Tag Archive for: non-fiction

The Power of Non-Fiction

Chris Lloyd newspaper imageENGLAND, WE HAVE A PROBLEM. According to the latest Organisation for Economic Cooperation and Development (OECD) education report our young adults have amongst the lowest literacy rates of any country in the modern industrialised world. England came 22nd out the 24 countries surveyed.

What is going on? It seems that for at least a generation all significant attempts by government and educationalists to nurture a love of reading amongst younger people appear to have failed.

Recently I was asked to speak at the Federation of Children’s Books Groups annual conference, at Bradfield College near Reading. It is an august organisation dedicated to instilling a love of reading in young people. The gathering, now in its twentieth year, was packed with teachers, book lovers and educationalists.

‘How wonderfully refreshing to have a non-fiction author speaking’ said one delegate after I had given my 60 minutes romp through the history of the world, with a giant Wallbook timeline as a backdrop.

Why, I wondered, should being a ‘non fiction’ author be such a big deal? In my world stories about the real world are so much more amazing than any number of fantasies you can dream up in your mind. If you love truly amazing stories then non-fiction’s the place for you…. Most children I speak to seem to agree.
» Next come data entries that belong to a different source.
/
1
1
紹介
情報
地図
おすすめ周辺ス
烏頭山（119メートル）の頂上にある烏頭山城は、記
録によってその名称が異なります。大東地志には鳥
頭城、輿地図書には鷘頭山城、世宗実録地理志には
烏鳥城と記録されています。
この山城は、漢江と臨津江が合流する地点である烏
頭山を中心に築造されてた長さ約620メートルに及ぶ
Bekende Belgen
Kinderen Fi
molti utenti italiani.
Facts, how things work, encyclopaedias, maps, explorers, books about nature, superheroes and villains from the past – in my experience this is the stuff that really sets off fireworks in many young brains. World records, bloody wars, space travel, Titanic….. to many youngsters these stories are no less incredible than Harry Potter or Spiderman.

As adults we forget that to the young mind reality is often far more magical than fiction. It’s only as we grow older that social conventions condition us into thinking that the world around us is ‘normal’ – far from it!
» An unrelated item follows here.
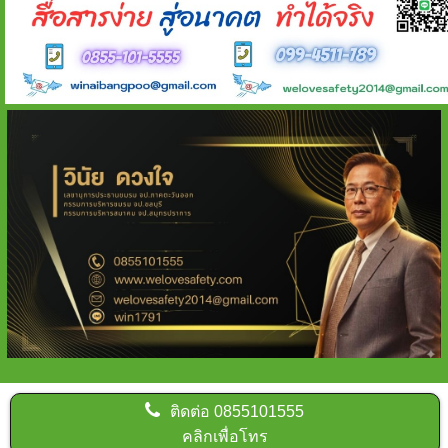
ติดต่อ
0855101555
คลิกเพื่อโทร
Take the birth of a child – it is a stunningly extraordinary occurrence. To any rational mind, the self-assembling mechanics of foetal embryological development utterly defy ordinary comprehension. And just because a new baby is born on average 370,000 times worldwide every day doesn’t make it ‘ordinary’. Frequency should never undermine wonder. In fact, to a curious young mind the more often something amazing happens, the more extraordinary it is!

I recall visiting the Picasso museum in Barcelona with my wife and two young children when we were on our travels in a campervan around Europe. One display board explained how it was this great artist’s adult ambition to learn once again how to paint like a child. I remember how powerfully I was moved by his attempt to rediscover a sense of wonder and curiosity about the everyday world. His paintings now seem to make so much more sense.

For most of us grown-ups the extraordinary world around us has long since become mundane and fascination for fact is often substituted by an addiction to fiction – as is shown by the difference in sales each week between fiction and non-fiction titles.

As I left the talk I gave to the Federation, that woman’s voice kept reverberating around my mind. Why did she say it was such a novelty having a non-fiction author give a talk at a conference on reading and children’s books?

Then a penny dropped. Almost without exception the books that are generally used to promote literacy in schools are popular reading schemes based on a diet of fictional stories, graded into levels that can easily be monitored and measured. Using the same set of books for every child means they can be measured against each other – ideal for an adult-centred approach to assessing performance in schools.

Now put yourself in the mind of a reluctant child who is being taught to read via such a scheme. The question most likely to be going through their mind will be this:

Why on earth are these adult bullies forcing me to learn how to read something that I am not interested in anyway? What’s the point when I want to be outside playing with my friends?

And if the educating adult were being brutally honest, I suspect the answer may well be this:

Because it’s my job. Because I want to help you succeed in life. Because it’s my responsibility to help you pass your tests…..(which means I will be praised by your parents and the head teacher and the school will look good in its league tables….).

But all is not lost.

On Thursday this week schools all over the UK will have the chance to celebrate National Non-Fiction Day, now in its third year – a relatively new initiative organised by the Federation of Children’s Book Groups.

Now imagine a young boy who happens to have a fascination with space travel. His teacher asks him to find a book from the library that he finds interesting. He chooses one about the true story of those astronauts who failed to reach the moon on Apollo 13 and only just managed to return to Earth in what remained of their spaceship after it had exploded.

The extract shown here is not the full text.